Ok, I overstated that for attention (gotcha!). But it’s a sentiment with which I’m definitely in conflict.  See, in many ways, yes, my husband completes me-I feel ‘home’ when in his arms and all that jazz and if everyone else around me got sucked into an earthquake crater, I’d be ‘OK’ with having just him survive (sorry folks).  Obviously, I’d be miserable and distraught but he’s the one human I root for before all others and the one whom I love the most.

But he does not ‘complete’ me (whatever that phrase even means!)…  And nor should he.  I am a multi-faceted person who enjoys philosophical, intellectual discussions one minute and Bunny Suicide cartoons the next; I love sociological films and also The Avengers (well not the last one!); I have enjoyed reading Shakespeare and also Fifty Shades (judge away but there are several similar themes-frankly Juliet and Anastasia are both insipid characters!).  So no, my husband, one human being, does not complete me; that is what God made friends for.

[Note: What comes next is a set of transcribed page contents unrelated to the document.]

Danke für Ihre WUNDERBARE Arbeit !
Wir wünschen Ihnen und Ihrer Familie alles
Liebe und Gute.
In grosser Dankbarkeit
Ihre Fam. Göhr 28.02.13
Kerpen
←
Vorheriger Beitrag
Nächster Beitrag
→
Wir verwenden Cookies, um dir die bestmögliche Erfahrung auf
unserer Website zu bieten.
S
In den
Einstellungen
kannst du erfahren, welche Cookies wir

And music. And books. And TED talks. And work. And colleagues. And films. And travel. And sunshine. And gin. And prayer. And good food. (you get the gist).  No one person completes me and nor should they.

you-complete-me-is-that-your-job.png

And yet we see the myth of Romanticism take hold of so many relationships; the myth that our spouse/partner/other half is supposed to ‘complete us’ and be that one person to whom we turn before all others.

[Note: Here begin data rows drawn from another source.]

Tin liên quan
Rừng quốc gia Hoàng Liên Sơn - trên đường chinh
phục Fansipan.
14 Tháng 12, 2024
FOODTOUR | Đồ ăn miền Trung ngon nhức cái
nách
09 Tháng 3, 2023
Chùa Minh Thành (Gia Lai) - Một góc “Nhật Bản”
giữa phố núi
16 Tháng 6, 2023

WHY the hell should he be that I ask? Why should the person with whom I share my bed & my life also have to be the one with whom I share my thoughts and feelings if they aren’t the best person for that particular job? Personally, I am blessed with some close friends who share my social joys, intellectual passions and mirror my own emotional intelligence and interests. Some who love watching Grey’s Anatomy and discussing the ‘characters’ as if they’re our friends; others who love discussing sociological, political or relationship ideas, and who allow me to hone and critique my thoughts by listening to their views on issues that are my equivalent of mental/emotional oxygen… and the equivalent of disposable scented razors to David (yes, they are ACTUALLY a thing, ugh).

So no, my beloved, wonderful partner does not ‘complete me’. And for me, THIS is the splendidly ingenious recipe of being ‘completed’… My husband gives me the support and confidence to think (& use him as a sounding board when like-minded & interested friends are unavailable) and the loving space to actively seek & invest in relationships with people who will nurture & stimulate me in the interests & areas where we diverge (and I do the same for him).

And in THIS gracious, creative way we go some way to completing each other far more than we ever could in and of ourselves.  By supporting me in finding my people, reading the books, listening to the talks, dancing to the music, preaching the sermons, travelling to the places (without him), laughing at different comedy & socialising with friends he doesn’t wanna spend an evening with (& those he does!) my husband does help to complete me.

So let’s please discard the deceitful myth of a partner’s role being to complete us. And breathe life into the truth that a partner’s role is instead to nurture us to seek out & find the beautiful variation of people, ideas, and ways of life which, along with our partner’s deep love & faithful support, pour life into us-not to ever be ‘complete’… but to be grown.